Report every line in the listing below where the string "الهاتف" shows up.

Top of Data listing

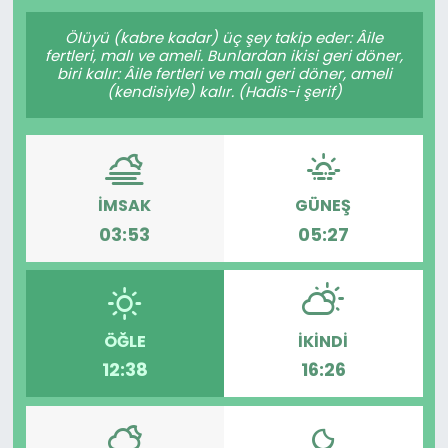
Gündem
Ölüyü (kabre kadar) üç şey takip eder: Âile
fertleri, malı ve ameli. Bunlardan ikisi geri döner,
biri kalır: Âile fertleri ve malı geri döner, ameli
KKTC
(kendisiyle) kalır. (Hadis-i şerif)
KKTC YEREL SEÇİM 2018
Kültür Sanat
İMSAK
GÜNEŞ
03:53
05:27
Magazin
Moda
ÖĞLE
İKINDI
Nöbetçi Eczaneler
12:38
16:26
Otomobil Dünyası
Politika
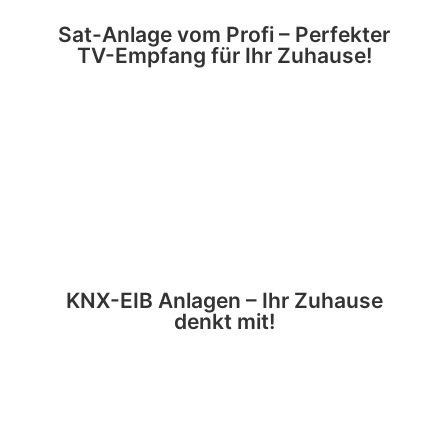
Sat-Anlage vom Profi – Perfekter
TV-Empfang für Ihr Zuhause!
KNX-EIB Anlagen – Ihr Zuhause
denkt mit!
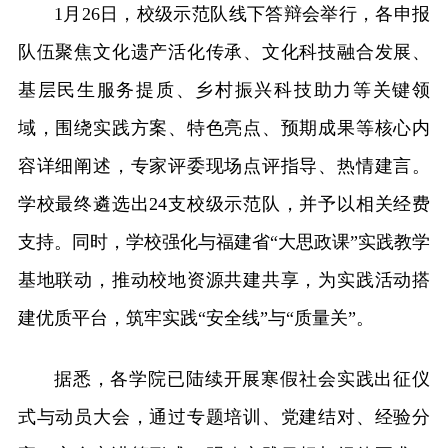
1月26日，校级示范队线下答辩会举行，各申报
队伍聚焦文化遗产活化传承、文化科技融合发展、
基层民生服务提质、乡村振兴科技助力等关键领
域，围绕实践方案、特色亮点、预期成果等核心内
容详细阐述，专家评委现场点评指导、热情建言。
学校最终遴选出24支校级示范队，并予以相关经费
支持。同时，学校强化与福建省“大思政课”实践教学
基地联动，推动校地资源共建共享，为实践活动搭
建优质平台，筑牢实践“安全线”与“质量关”。
据悉，各学院已陆续开展寒假社会实践出征仪
式与动员大会，通过专题培训、党建结对、经验分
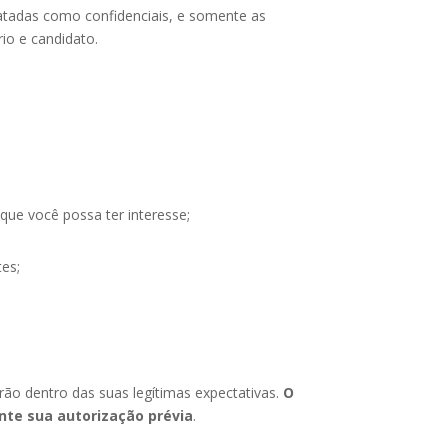
ratadas como confidenciais, e somente as
io e candidato.
que você possa ter interesse;
tes;
arão dentro das suas legítimas expectativas.
O
nte sua autorização prévia
.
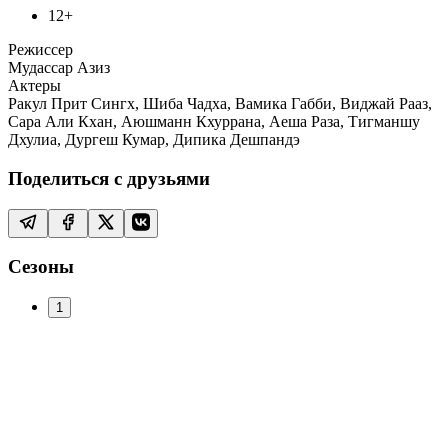
12+
Режиссер
Мудассар Азиз
Актеры
Ракул Прит Сингх, Шиба Чадха, Вамика Габби, Виджай Рааз,
Сара Али Кхан, Аюшманн Кхуррана, Аеша Раза, Тигманшу
Дхулиа, Дургеш Кумар, Дипика Дешпандэ
Поделиться с друзьями
Сезоны
1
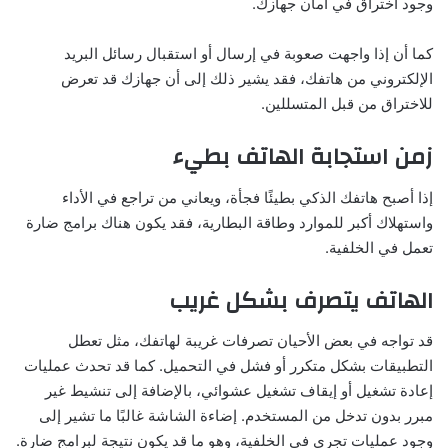
وجود اختراق في أمان جهازك.
كما أن إذا واجهت صعوبة في إرسال أو استقبال رسائل البريد
الإلكتروني من هاتفك، فقد يشير ذلك إلى أن جهازك قد تعرض
للاختراق من قبل المتسللين.
زمن استجابة الهاتف بطيء
إذا أصبح هاتفك الذكي بطيئًا فجأة، ويعاني من تراجع في الأداء
واستهلاك أكبر للموارد وطاقة البطارية، فقد يكون هناك برامج ضارة
تعمل في الخلفية.
الهاتف يتصرف بشكل غريب
قد تواجه في بعض الأحيان تصرفات غريبة لهاتفك، مثل تعطل
التطبيقات بشكل متكرر أو فشل في التحميل. كما قد تحدث عمليات
إعادة تشغيل أو إيقاف تشغيل عشوائي، بالإضافة إلى تنشيط غير
مبرر بدون تدخل من المستخدم. إضاءة الشاشة غالبًا ما تشير إلى
وجود عمليات تجري في الخلفية، وهو ما قد يكون نتيجة لبرامج ضارة.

Bottom of Data listing

> Worked solution:
زمن استجابة الهاتف بطيء
الهاتف يتصرف بشكل غريب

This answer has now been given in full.